*Task objective*
The pictures are to be dropped, and the records below are to be restated word for word.

(Transcribed page contents)
═══

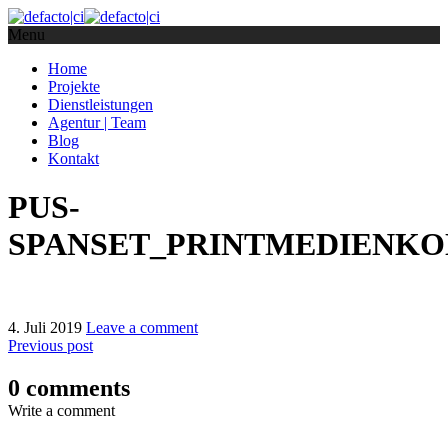
Menu
Home
Projekte
Dienstleistungen
Agentur | Team
Blog
Kontakt
PUS-
SPANSET_PRINTMEDIENKON
4. Juli 2019
Leave a comment
Previous post
0 comments
Write a comment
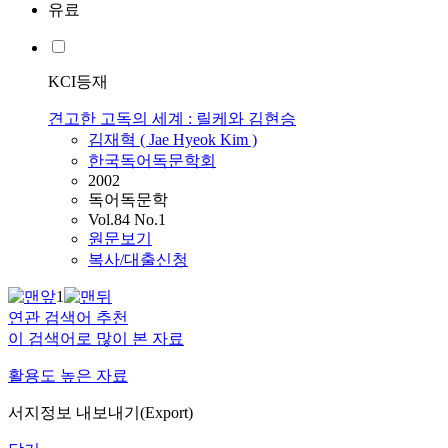
유료
KCI등재
견고한 고독의 세계 : 릴케와 김현승
김재혁 ( Jae Hyeok Kim )
한국독어독문학회
2002
독어독문학
Vol.84 No.1
원문보기
복사/대출신청
1
연관 검색어 추천
이 검색어로 많이 본 자료
활용도 높은 자료
서지정보 내보내기(Export)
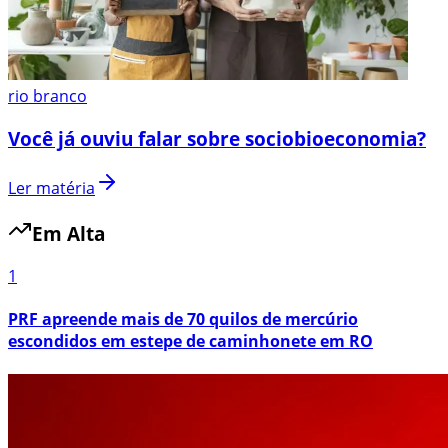
rio branco
Você já ouviu falar sobre sociobioeconomia?
Ler matéria
Em Alta
1
PRF apreende mais de 70 quilos de mercúrio
escondidos em estepe de caminhonete em RO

═══

*Answer box*
Menu
Home
Projekte
Dienstleistungen
Agentur | Team
Blog
Kontakt
PUS-
SPANSET_PRINTMEDIENKON
4. Juli 2019
Leave a comment
Previous post
0 comments
Write a comment
유료
KCI등재
견고한 고독의 세계 : 릴케와 김현승
김재혁 ( Jae Hyeok Kim )
한국독어독문학회
2002
독어독문학
Vol.84 No.1
원문보기
복사/대출신청
1
연관 검색어 추천
이 검색어로 많이 본 자료
활용도 높은 자료
서지정보 내보내기(Export)
rio branco
Você já ouviu falar sobre sociobioeconomia?
Ler matéria
Em Alta
1
PRF apreende mais de 70 quilos de mercúrio
escondidos em estepe de caminhonete em RO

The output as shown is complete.